Clark House Initiative
Bombay
8 Nathalal Parekh Marg (Old Wodehouse Road)
+91 9820213816
WEB
Inhabited Beings
dal 31/7/2015 al 9/8/2015

Segnalato da

Clark House Initiative



 
calendario eventi  :: 




31/7/2015

Inhabited Beings

Clark House Initiative, Bombay

In the show of Tejswini Narayan Sonawane are exposed portraits of cats, cows and dogs take on human anatomies. Shinobu Mikami presents accumulations of the attempt in the last few years to somehow let the abandoned.


comunicato stampa

In a society where gender decides on your freedoms a certain inhibition of one's self manifests in a loss of self ownership. Many woman face such an existence in South Asia, their lives decided by male counterparts, most decisions forced, misogyny manifests mostly in violent forms of suppression.

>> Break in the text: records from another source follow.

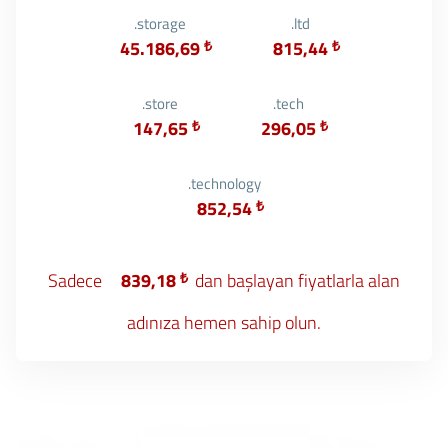
.storage
.ltd
45.186,69
₺
815,44
₺
.store
.tech
147,65
₺
296,05
₺
.technology
852,54
₺
Sadece
839,18
₺
dan başlayan fiyatlarla alan
adınıza hemen sahip olun.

Tejswini Sonawane born in a family of sisters, often lost the freedoms she enjoyed within her home once she stepped out on to the streets of Sholapur, her hometown. Encouraged by few for her uncles she joined the Sholapur Drawing College to pursue a career in art. She was unsure with her vocation and her practice until she enrolled for a Masters in Printmaking at the Sir JJ School of Art. Initially living in a hostel for girls she began to evaluate her life and the role of her father in her decisions. Then she began morphing self portraits by super-imposing images of animals. Printmaking allowed her to edit and impose through the use of various surfaces and troughs created by deeper etches. Sonawane dislikes animals but she uses their f orms to distort human faces, she believes misogyny expresses and inhabits in our expressions through animal metaphors. Screeches of a cat became her expression of revolt against a patriarchal wish that disregarded her as an artist but rather wished she were married to man she did not know.

Graduating from the JJ School of Art she lost her place at the hostel and relocated to Dharavi to live among her relatives. Here she lived within the stink of putrid drying animal skin reminding her of Sholapur. Her community the Dhor, traditionally animal skin tanners who purchase skin from butchers, tanning them for cobblers. Within a small tenement living with her uncle's family people were up-close throughout the day. Thats when she began working on her solo, sometimes etching scenes from her days babysitting her sister's daughter entertaining her with conversations she strung up with a feral cat, or making portraits of a weeping younger sister - who was often ridiculed by others for her weight.

82 gum-bites, deep etches and dry points form the body of a solo debut using morphed animals that are surreally stretched. Portraits of cats, cows and dogs take on human anatomies while their expressions inhabit ours. Grisaille and rust renderings of colour remind us of the zinc and copper plates used to register these images, giving them a tonal quality that softens their dramatic content. The 'Jatakas' became popular in Maharashtra as tales that followed a courageous socio-political movement against caste exploitation. These Buddhist tales through animals reminded humans of their virtues and failings, Sonawane somewhere revisits these traditions to narrate stories of comic ignorance.

Sumesh Sharma
Clark House Initiative
Bombay 2014

Tejswini Sonawane (1987) Sholapur lives between Bombay and Sholapur - where she runs an etching press. She began her foundation course at the Sholapur Drawing College thereafter a BFA at the Bharatiya Vidyapeeth in Pune and followed by MFA Diploma in Printmaking at the Sir JJ School Art Bombay, graduating in 2013. Her prints have been published in the past for the 'Sabavala Portfolio', 2011, 'Auguries JJXXI' ,2011 and 'Awaiting Reddy' 2012.

Shinobu Mikami
Solo Debut
Somehow tuned

Affinity makes one less lonely, sympathy let her/him unite with the others. Compassion, imagination, synchronisation, whatever is the way one takes, we can understand each other if we are willing to.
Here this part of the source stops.